Mit ihrer Beschwerde gegen die Nichtzulassung der Revision macht die Klägerin geltend, im Rechtsstreit seien Fragen von grundsätzlicher Bedeutung zu entscheiden (Zulassungsgrund gemäß § 160 Abs 2 Nr 1 Sozialgerichtsgesetz >SGG<) und das Urteil des LSG beruhe auf einem Verfahrensmangel (Zulassungsgrund gemäß § 160 Abs 2 Nr 3 SGG ).

II

Die Beschwerde hat Erfolg. Das Berufungsurteil beruht auf einem Verfahrensmangel iS des § 160 Abs 2 Nr 3 SGG , den die Klägerin zutreffend gerügt hat. Der Senat macht von der Möglichkeit der Aufhebung des Berufungsurteils und Zurückverweisung der Sache gemäß § 160a Abs 5 SGG Gebrauch.

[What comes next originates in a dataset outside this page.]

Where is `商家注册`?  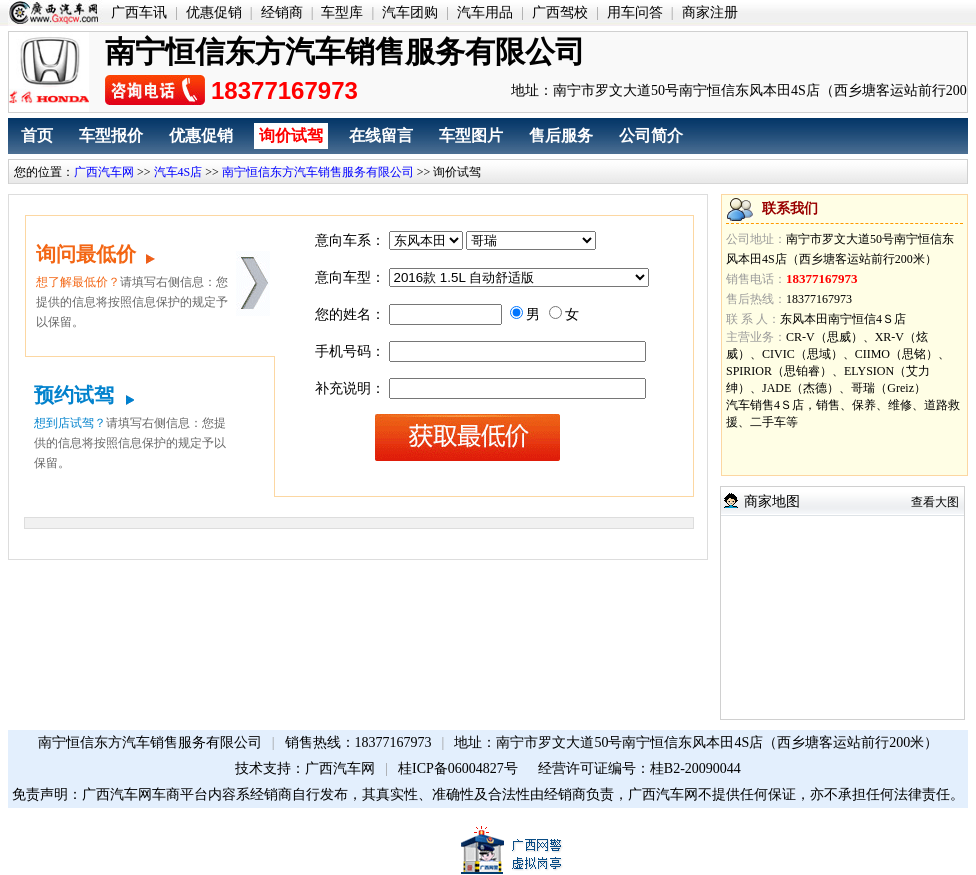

Zutreffend rügt die Klägerin, das Berufungsgericht habe sich mit ihrem Vortrag, sie treffe an der Versäumung der Widerspruchsfrist des § 84 Abs 1 Satz 1 SGG hinsichtlich des ihr am 23. April 1999 zugestellten Bescheides des Prüfungsausschusses kein Verschulden, nur unzureichend auseinander gesetzt. Auf Grund dessen müsse davon ausgegangen werden, dass das Gericht diesen Vortrag nicht zur Kenntnis genommen und damit den Anspruch auf rechtliches Gehör (§ 62 SGG iVm Art 103 Abs 1 Grundgesetz >GG<) nicht hinreichend beachtet habe.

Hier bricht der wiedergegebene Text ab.